Well, tonight’s debate was everything I thought it would be, and then some.
Unlike most pundits, I stated in my pregame article that I expected the candidates to be aggressive, even in the town hall format, and boy, were they ever. Both candidates went after each other, even face to face a few times, in a debate that was as contentious as it could have been without ending in a full-blown fistfight. Pres. Obama certainly took the criticisms of his last debate performance to heart, as expected, and came out swinging all night long. As expected, we saw the same passionate Mitt Romney from two weeks ago. Each landed harsh critiques of the other, and perhaps the fact-checkers will be as integral to the outcome as the opinions of the people who watched it. Romney seemed to be much more in charge of the facts again, while Pres. Obama seemed to make the more stinging personal criticisms.
Romney’s message for the night was clear: the president has failed, here are the numbers to prove it, and here’s what I’ll do instead. Equally as clear was the president’s message: Mitt Romney isn’t a credible candidate for president, here are the reasons and instances to prove it, and you should stick with me.
Romney clearly beat the president on economic issues, where President Obama hardly spoke about his own economic plan, but instead focused on trying to discredit Romney’s. He spent little time attempting to defend his guidance on the economy, and when the confrontation heated up over energy, the president literally asked the moderator to move on, this coming after Pres. Obama completely dodged an audience members’ question on gas prices. He continued the same line of attacks, albeit more actively this time, on Romney’s tax cut plan, though other than the “taxing the millionaires and billionaires” line, gave no real mention of his own plan going forward. The president needed to pull down Romney’s plan, but he also needed to give something,*something* that at least resembled a credible plan of his own. He didn’t.
My Take: On the economic front, President Obama failed, and Romney pretty much nailed it.

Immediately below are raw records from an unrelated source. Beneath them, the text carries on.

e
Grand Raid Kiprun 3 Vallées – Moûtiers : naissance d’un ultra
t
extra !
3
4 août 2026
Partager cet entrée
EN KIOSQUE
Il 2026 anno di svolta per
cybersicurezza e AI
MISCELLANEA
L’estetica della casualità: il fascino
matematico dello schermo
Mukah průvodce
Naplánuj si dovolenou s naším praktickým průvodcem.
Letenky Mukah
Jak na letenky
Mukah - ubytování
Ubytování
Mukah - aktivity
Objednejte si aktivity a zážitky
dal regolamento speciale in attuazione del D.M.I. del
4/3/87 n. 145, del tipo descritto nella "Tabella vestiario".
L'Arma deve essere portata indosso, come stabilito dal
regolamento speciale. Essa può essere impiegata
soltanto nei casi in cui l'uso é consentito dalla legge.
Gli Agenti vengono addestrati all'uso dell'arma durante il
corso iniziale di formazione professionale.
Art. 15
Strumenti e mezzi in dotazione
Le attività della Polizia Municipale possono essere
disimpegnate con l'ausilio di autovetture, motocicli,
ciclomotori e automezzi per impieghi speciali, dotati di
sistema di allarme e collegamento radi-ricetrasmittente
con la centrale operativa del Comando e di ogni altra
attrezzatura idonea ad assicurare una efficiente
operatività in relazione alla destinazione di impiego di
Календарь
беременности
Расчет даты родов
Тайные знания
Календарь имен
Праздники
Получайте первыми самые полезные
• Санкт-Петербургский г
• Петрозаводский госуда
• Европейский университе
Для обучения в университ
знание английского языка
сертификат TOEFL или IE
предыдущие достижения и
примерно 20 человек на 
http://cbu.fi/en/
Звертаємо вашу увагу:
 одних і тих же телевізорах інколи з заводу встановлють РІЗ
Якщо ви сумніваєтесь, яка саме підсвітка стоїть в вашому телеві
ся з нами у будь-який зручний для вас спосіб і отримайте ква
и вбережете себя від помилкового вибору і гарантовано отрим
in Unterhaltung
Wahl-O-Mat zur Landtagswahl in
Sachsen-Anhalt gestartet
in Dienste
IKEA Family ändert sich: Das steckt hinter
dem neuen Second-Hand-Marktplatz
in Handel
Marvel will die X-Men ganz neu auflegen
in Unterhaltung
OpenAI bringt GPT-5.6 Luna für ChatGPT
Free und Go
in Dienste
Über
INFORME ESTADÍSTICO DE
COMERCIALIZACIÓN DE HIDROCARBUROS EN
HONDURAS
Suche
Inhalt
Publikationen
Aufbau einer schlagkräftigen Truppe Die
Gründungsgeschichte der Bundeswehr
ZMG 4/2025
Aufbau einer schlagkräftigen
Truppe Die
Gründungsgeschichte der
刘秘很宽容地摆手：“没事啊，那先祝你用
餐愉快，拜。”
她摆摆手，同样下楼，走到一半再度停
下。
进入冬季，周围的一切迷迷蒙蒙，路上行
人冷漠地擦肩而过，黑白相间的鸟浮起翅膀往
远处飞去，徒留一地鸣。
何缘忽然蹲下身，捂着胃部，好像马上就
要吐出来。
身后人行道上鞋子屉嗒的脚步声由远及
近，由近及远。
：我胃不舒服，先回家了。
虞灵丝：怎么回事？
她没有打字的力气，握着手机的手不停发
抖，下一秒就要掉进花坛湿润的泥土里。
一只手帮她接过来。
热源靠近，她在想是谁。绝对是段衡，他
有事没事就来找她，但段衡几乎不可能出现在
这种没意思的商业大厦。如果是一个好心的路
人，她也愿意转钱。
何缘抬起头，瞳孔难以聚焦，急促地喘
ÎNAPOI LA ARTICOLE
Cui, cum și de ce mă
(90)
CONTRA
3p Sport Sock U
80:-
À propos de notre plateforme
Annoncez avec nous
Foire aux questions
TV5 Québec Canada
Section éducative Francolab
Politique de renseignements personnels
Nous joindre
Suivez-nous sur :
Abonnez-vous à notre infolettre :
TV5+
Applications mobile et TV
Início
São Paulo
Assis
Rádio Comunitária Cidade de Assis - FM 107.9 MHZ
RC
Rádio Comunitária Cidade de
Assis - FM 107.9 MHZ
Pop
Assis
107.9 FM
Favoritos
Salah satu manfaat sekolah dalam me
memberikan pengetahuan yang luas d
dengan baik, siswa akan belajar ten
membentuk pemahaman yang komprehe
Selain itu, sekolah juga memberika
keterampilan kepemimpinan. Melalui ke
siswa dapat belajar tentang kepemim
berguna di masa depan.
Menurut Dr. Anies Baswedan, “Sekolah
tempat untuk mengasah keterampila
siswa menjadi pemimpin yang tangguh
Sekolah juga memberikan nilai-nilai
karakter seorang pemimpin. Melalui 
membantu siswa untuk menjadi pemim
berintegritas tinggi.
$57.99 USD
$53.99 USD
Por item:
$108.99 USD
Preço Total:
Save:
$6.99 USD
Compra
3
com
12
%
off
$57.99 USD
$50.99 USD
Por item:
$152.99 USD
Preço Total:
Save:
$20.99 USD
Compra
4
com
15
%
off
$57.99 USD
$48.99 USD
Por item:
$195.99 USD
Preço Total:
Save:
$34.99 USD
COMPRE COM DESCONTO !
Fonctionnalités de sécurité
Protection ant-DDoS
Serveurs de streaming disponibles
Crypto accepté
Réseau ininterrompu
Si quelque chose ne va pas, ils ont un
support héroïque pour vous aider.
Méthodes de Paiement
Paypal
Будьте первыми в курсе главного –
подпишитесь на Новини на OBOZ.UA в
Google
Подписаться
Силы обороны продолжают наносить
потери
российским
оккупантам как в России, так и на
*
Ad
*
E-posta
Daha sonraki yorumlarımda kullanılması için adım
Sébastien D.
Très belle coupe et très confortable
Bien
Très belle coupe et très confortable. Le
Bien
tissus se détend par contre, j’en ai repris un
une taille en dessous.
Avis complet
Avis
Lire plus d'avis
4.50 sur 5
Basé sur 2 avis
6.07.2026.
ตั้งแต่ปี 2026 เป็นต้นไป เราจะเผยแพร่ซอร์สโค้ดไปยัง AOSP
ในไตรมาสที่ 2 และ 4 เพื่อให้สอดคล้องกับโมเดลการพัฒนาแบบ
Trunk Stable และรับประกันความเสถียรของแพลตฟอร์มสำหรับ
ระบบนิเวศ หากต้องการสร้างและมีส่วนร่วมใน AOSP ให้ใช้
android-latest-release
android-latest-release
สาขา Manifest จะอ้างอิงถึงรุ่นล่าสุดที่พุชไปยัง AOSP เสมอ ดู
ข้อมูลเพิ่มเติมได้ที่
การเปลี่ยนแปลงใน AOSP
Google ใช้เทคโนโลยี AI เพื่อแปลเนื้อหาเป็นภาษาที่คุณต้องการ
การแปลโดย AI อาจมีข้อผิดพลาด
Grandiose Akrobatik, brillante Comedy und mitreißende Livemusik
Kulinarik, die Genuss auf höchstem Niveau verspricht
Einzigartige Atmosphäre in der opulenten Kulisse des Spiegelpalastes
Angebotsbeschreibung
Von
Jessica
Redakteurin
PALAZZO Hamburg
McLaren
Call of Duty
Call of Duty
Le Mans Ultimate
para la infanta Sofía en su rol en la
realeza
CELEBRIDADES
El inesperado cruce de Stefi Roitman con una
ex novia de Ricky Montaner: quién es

Gov. Romney had some big misses on the subject of Libya, though Candy Crowley certainly aided Pres. Obama on that front. When the president responded to Romney that he called the Libyan Embassy attack a terrorist attack the very next day, which was a complete lie, Romney attempted to counter by saying it actually took him two more weeks to call it a terrorist attack, but this counter was weak, and then completely lost when Crowley so unbelievably interjected herself to defend the president. Crowley falsely used the transcript of the president’s speech to defend him. Romney should have instead called out the president not for when he called it an act of terror, but that if he did actually call it an act of terror, then why on earth did the white house send Susan Rice out on five Sunday shows to call at a spontaneous act?
My Take: Pres. Obama won on the Libya situation…tonight. That will likely change tomorrow, however, when the fact checkers go after this one.
On style, both candidates lost. Both were aggressive, interrupting and talking over one another and the moderator. Romney seemed defensive at times, and directly questioning the president as he did a few times only really worked on the subject of overseas investments. Pres. Obama frequently spoke almost angrily to questioners, often pointing his finger at them, and seemed to be lecturing, talking at them rather than to them. The town hall format does not lend itself as well to an aggressive debate, which is why most pundits weren’t expecting it. Watching tonight’s debate, even though I disagreed with the talking heads and fully expected both men to be on the attack, it was easy to see why the pundits should have been right.
My Take: On style, going after each other might have made the debate more exciting for some, but it just looked bad overall.
My Verdict: I think both candidates did what they needed to do. President Obama definitely showed up for this debate, and Gov. Romney gave another strong performance. I call it a tie, for tonight at least. That is actually a win for Romney, because a tie doesn’t stop his momentum in the polls. President Obama doesn’t necessarily lose, because his performance definitely re-energized his base, but the questions about Libya will no doubt persist after this debate. That will not do the president any favors in the final weeks of this campaign, and he’ll have to answer for this again in the final debate. The only real loser tonight may well be Katie Crowley, who will take a beating from conservatives and others in the media for her indefensible acts in this debate. I almost pity her…almost.